LektüreNotizen | Knappe biografische Angaben zur Autorin, ansonsten: kein Klappentext, kein Marketingsprech, kein Inhaltsverzeichnis. Lesende sind mit sich und den Texten allein. Das ist gut. Die Tagtexte sind in Lyrikform ; wobei ich nicht weiß, ob der Einzeiler am Anfang bereits ein Gedicht ist. Jedenfalls ist er der Einstieg in eine (zu erzählende) Geschichte.

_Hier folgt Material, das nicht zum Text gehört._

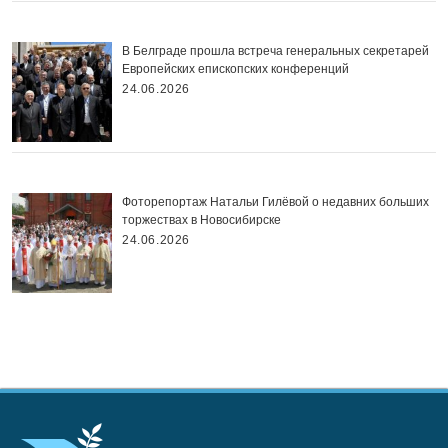
В Белграде прошла встреча генеральных секретарей
Европейских епископских конференций
24.06.2026
Фоторепортаж Натальи Гилёвой о недавних больших
торжествах в Новосибирске
24.06.2026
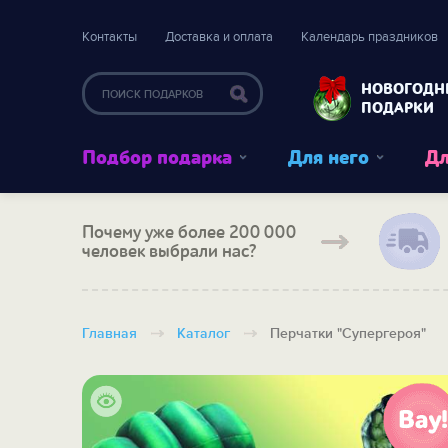
Контакты
Доставка и оплата
Календарь праздников
НОВОГОДН
ПОДАРКИ
Подбор подарка
Для него
Дл
Почему уже более 200 000
человек выбрали нас?
Главная
Каталог
Перчатки "Супергероя"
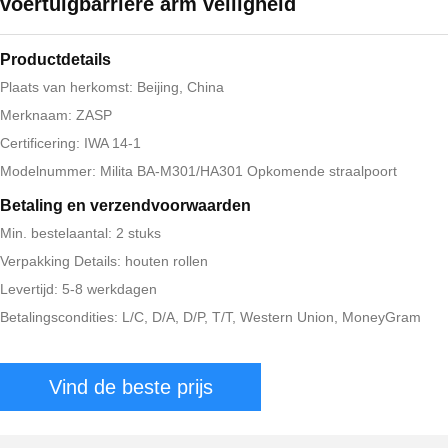
voertuigbarrière arm veiligheid
Productdetails
Plaats van herkomst: Beijing, China
Merknaam: ZASP
Certificering: IWA 14-1
Modelnummer: Milita BA-M301/HA301 Opkomende straalpoort
Betaling en verzendvoorwaarden
Min. bestelaantal: 2 stuks
Verpakking Details: houten rollen
Levertijd: 5-8 werkdagen
Betalingscondities: L/C, D/A, D/P, T/T, Western Union, MoneyGram
Vind de beste prijs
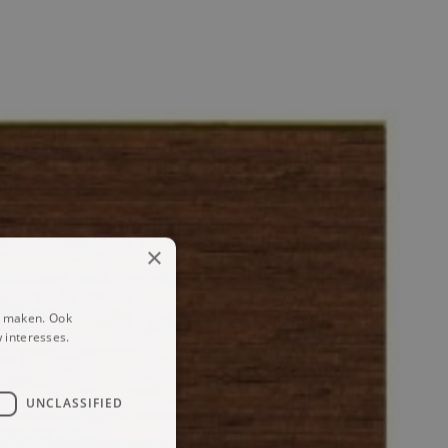
×
e maken. Ook
 interesses.
der
UNCLASSIFIED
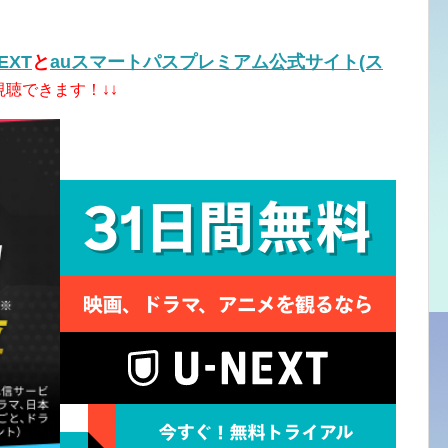
EXT
と
auスマートパスプレミアム公式サイト(ス
聴できます！↓↓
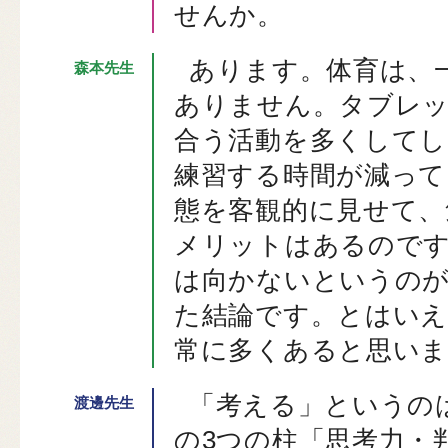
せんか。
あります。体育は、
ありません。タブレ
合う活動を多くしてし
練習する時間が減って
態を客観的に見せて、
メリットはあるので
は向かないというのが
た結論です。とはい
常に多くあると思いま
「考える」というの
の3つの柱「思考力・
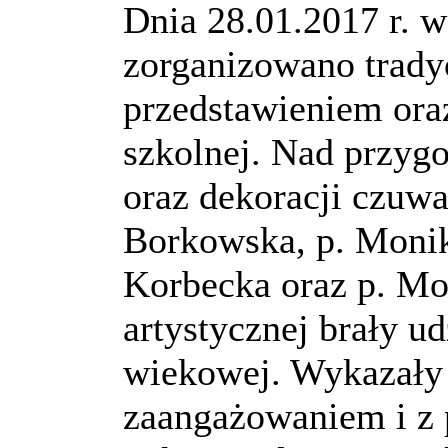
Dnia 28.01.2017 r. w
zorganizowano tradyc
przedstawieniem ora
szkolnej. Nad przyg
oraz dekoracji czuwa
Borkowska, p. Monik
Korbecka oraz p. Mo
artystycznej brały ud
wiekowej. Wykazały 
zaangażowaniem i z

„das kaputte Salzfaß wird behandelt wie ein heiliger Topf“
Überraschung: Auf ‚Seite 31‘ wird das kaputte Salzfaß wieder angefasst. Und diesmal als Gedicht erkennbar mit ausdauerndem Wenn und Aber.
siebenunddreißig geboren. Es ist das reale Geburtsjahr der Autorin und das des lyrischen Ichs. Dieses Gedicht hat mich mitgenommen; emotional. Auch weil es mir nicht leicht fällt, die verschiedenen Ebenen des Textes zu erfassen.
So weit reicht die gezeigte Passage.